The New Healthcare Crisis: 26.5M Americans To Lose Their Primary Care

Official Photo of Speaker of the House Paul Ryan/Public Domain

Congressional Republicans have not funded community health centers since Sept. 30, 2017.

Republicans gleefully accepted the $1.5 trillion cost of their recent tax cuts and are prepared to fork over the $18 billion needed for phase one of President Donald Trump's border wall. But the $7.4 billion needed to keep America's community health centers open for another two years? Republicans are currently unsure where to find that money.

According to Vox, the federal program that helps fund community health centers across the nation - centers that serve about 26.5 million people - generally gets its funding alongside the Children's Health Insurance Program (CHIP).
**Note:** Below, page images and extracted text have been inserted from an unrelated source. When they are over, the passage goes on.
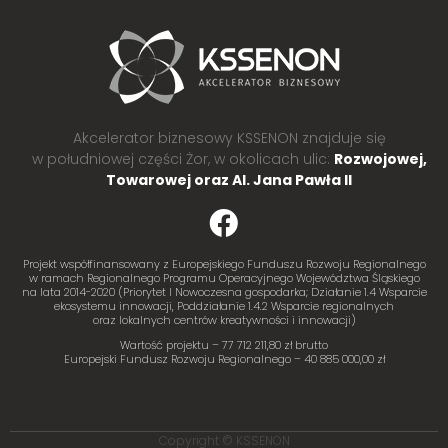
Akcelerator biznesowy KSSENON znajduje się
w południowej części Żor, w okolicach ulic:
Rozwojowej,
Towarowej oraz Al. Jana Pawła II
Projekt współfinansowany z Europejskiego Funduszu Rozwoju Regionalnego
w ramach Regionalnego Programu Operacyjnego Województwa Śląskiego
na lata 2014-2020 (Priorytet I Nowoczesna gospodarka; Działanie 1.4 Wsparcie
ekosystemu innowacji, Poddziałanie 1.4.2 Wsparcie regionalnych
oraz lokalnych centrów kreatywności i innowacji)
Wartość projektu – 77 712 211,80 zł brutto
Europejski Fundusz Rozwoju Regionalnego – 40 885 000,00 zł
Copyright © KSSENON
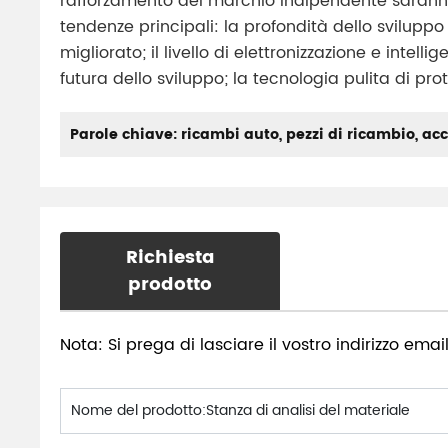
rafforzamento del marchio indipendente saranno d
tendenze principali: la profondità dello svilupp
migliorato; il livello di elettronizzazione e intel
futura dello sviluppo; la tecnologia pulita di pr
Parole chiave: ricambi auto, pezzi di ricambio, acc
Richiesta
prodotto
Nota: Si prega di lasciare il vostro indirizzo email
Nome del prodotto:
Stanza di analisi del materiale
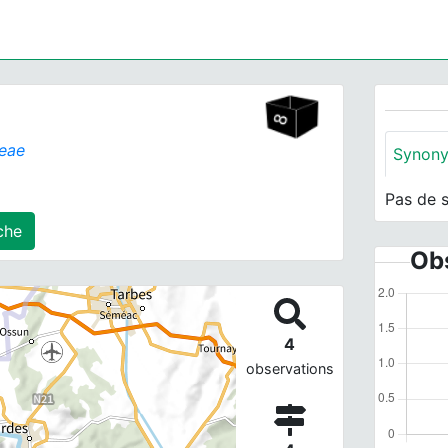
ceae
Synon
Pas de 
s) agrégé(s) sur cette fiche
Obs
4
observations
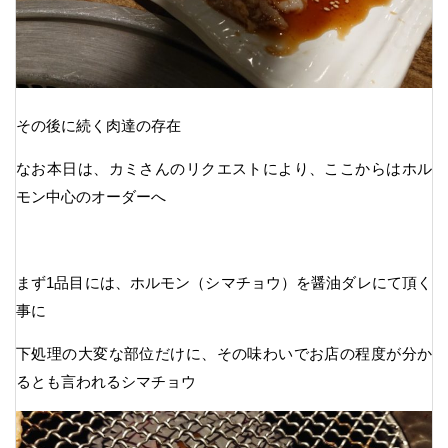
その後に続く肉達の存在
なお本日は、カミさんのリクエストにより、ここからはホル
モン中心のオーダーへ
まず1品目には、ホルモン（シマチョウ）を醤油ダレにて頂く
事に
下処理の大変な部位だけに、その味わいでお店の程度が分か
るとも言われるシマチョウ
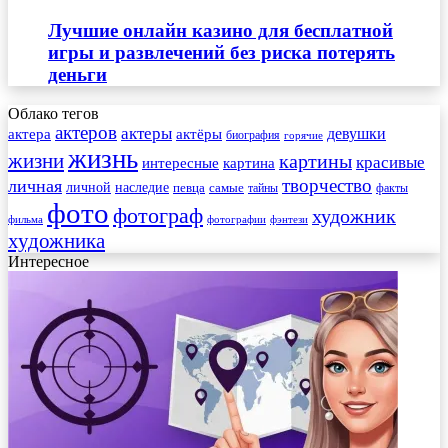
Лучшие онлайн казино для бесплатной
игры и развлечений без риска потерять
деньги
Облако тегов
актеров
актеры
актера
девушки
актёры
биография
горячие
жизнь
жизни
картины
красивые
интересные
картина
творчество
личная
личной
наследие
самые
певца
факты
тайны
фото
фотограф
художник
фильма
фотографии
фэнтези
художника
Интересное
But this time, despite the fact that both programs saw a funding lapse last year, only CHIP received renewal in January.

Legislators from both parties have said they want to extend the health centers’ budget. But so far, they haven’t. If they don’t do it very soon, health care access will decline for potentially millions of vulnerable Americans.
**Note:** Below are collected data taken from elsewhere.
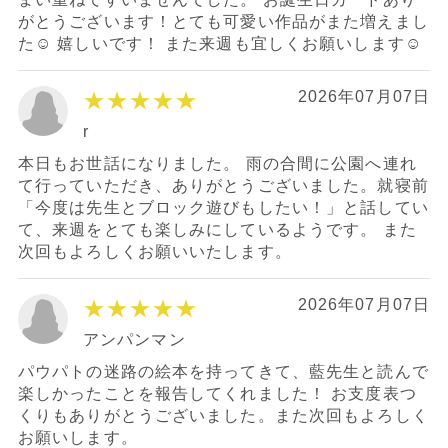
がとうございます！とても可愛い作品がまた増えまし
た☺︎ 嬉しいです！ また来週も宜しくお願いします☺︎
★★★★★
2026年07月07日
r
本日もお世話になりました。 雨の合間に公園へ連れ
て行っていただき、ありがとうございました。就寝前
「今度は先生とブロック遊びもしたい！」と話してい
て、来週をとても楽しみにしているようです。 また
次回もよろしくお願いいたします。
★★★★★
2026年07月07日
アンパンマン
パウパトの迷路の絵本を持ってきて、藍先生と読んで
楽しかったことを報告してくれました！ お支度表つ
くりもありがとうございました。また次回もよろしく
お願いします。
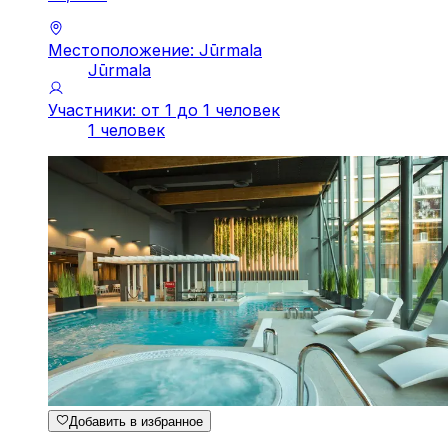
Местоположение: Jūrmala
Jūrmala
Участники: от 1 до 1 человек
1 человек
Добавить в избранное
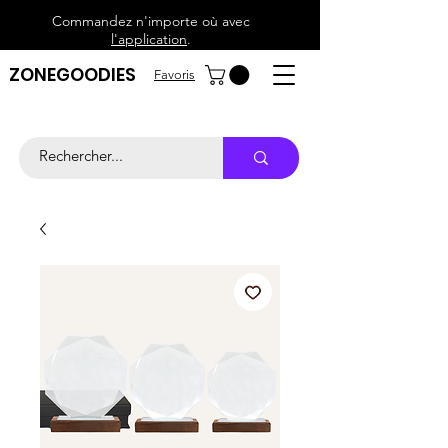
Commandez n'importe où avec
l'application
.
ZONEGOODIES
Favoris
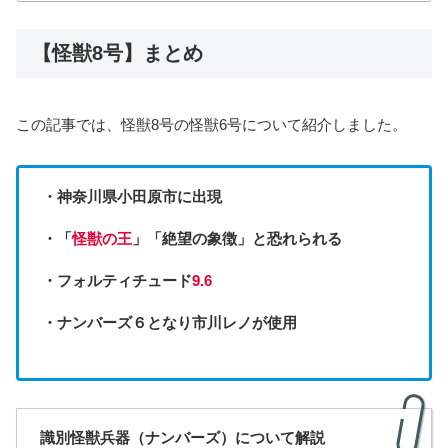
【怪獣8号】まとめ
この記事では、怪獣8号の怪獣6号について紹介しました。
・神奈川県小田原市に出現
・「
怪獣の王
」「絶望の象徴」と恐れられる
・フォルティチュード
9.6
・ナンバーズ６となり市川レノが使用
識別怪獣兵器（ナンバーズ）について解説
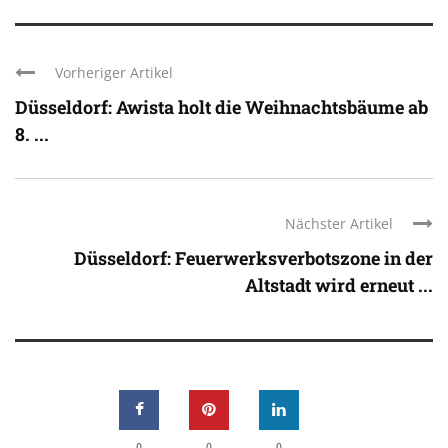
Vorheriger Artikel
Düsseldorf: Awista holt die Weihnachtsbäume ab
8. ...
Nächster Artikel
Düsseldorf: Feuerwerksverbotszone in der
Altstadt wird erneut ...
0
0
0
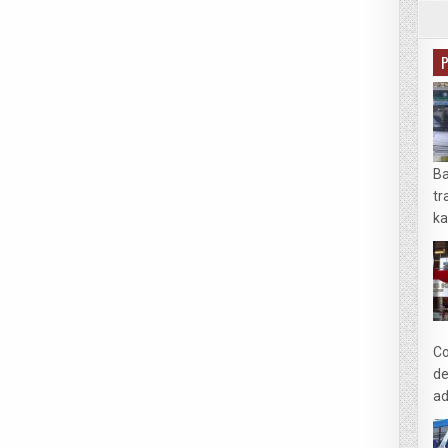
Ba
tr
ka
Co
de
ad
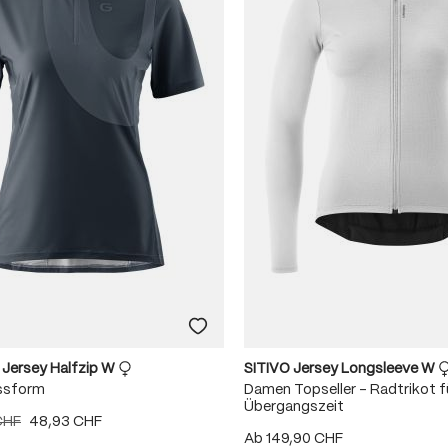
5 Sternen
 Sternen
 Sternen
 Jersey Halfzip W
SITIVO Jersey Longsleeve W
ssform
Damen Topseller – Radtrikot fü
Übergangszeit
CHF
48,93 CHF
Ab
149,90 CHF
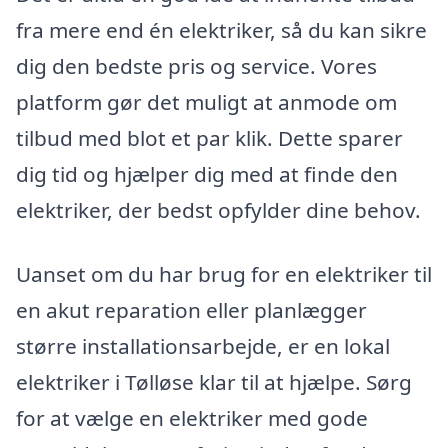
fra mere end én elektriker, så du kan sikre
dig den bedste pris og service. Vores
platform gør det muligt at anmode om
tilbud med blot et par klik. Dette sparer
dig tid og hjælper dig med at finde den
elektriker, der bedst opfylder dine behov.
Uanset om du har brug for en elektriker til
en akut reparation eller planlægger
større installationsarbejde, er en lokal
elektriker i Tølløse klar til at hjælpe. Sørg
for at vælge en elektriker med gode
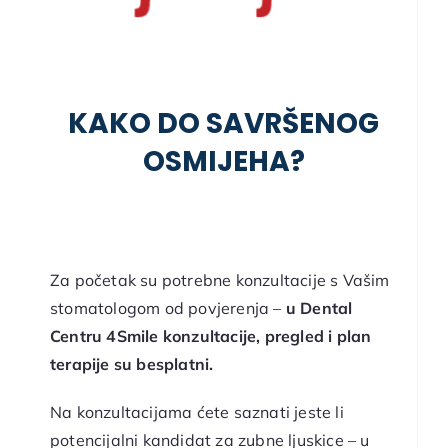
KAKO DO SAVRŠENOG
OSMIJEHA?
Za početak su potrebne konzultacije s Vašim
stomatologom od povjerenja –
u
Dental
Centru 4Smile konzultacije, pregled i plan
terapije su besplatni.
Na konzultacijama ćete saznati jeste li
potencijalni kandidat za zubne ljuskice – u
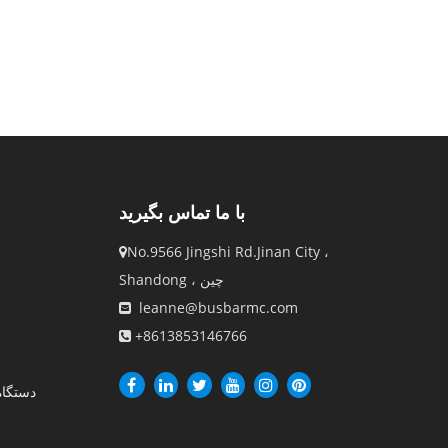
با ما تماس بگیرید
No.9566 Jingshi Rd.Jinan City ،

Shandong ، چین
leanne@busbarmc.com

+8613853146766

دستگاه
Indeed, much like CHIP, the community health center program generally enjoys bipartisan support. Initiated under President Lyndon B. Johnson in the 1960s and expanded under President George W. Bush, the program received yet another boost under the Affordable Care Act during the Obama administration.

So what changed?

“It’s all about the pay-fors,” [Dan Hawkins, senior vice president at the National Association of Community Health Centers] says of his conversations with congressional staff. “It wasn’t in the tax bill, it wasn’t in the continuing resolution a few weeks ago, and it’s all about where are you going to get the money? They’re working through that. We hear they’re closer than ever.”

It is possible that the program could see its coffers refilled when Congress seeks to pass a government funding bill this month, a piece of legislation required to spare the government another shutdown, but so far there are no firm proposals on the table.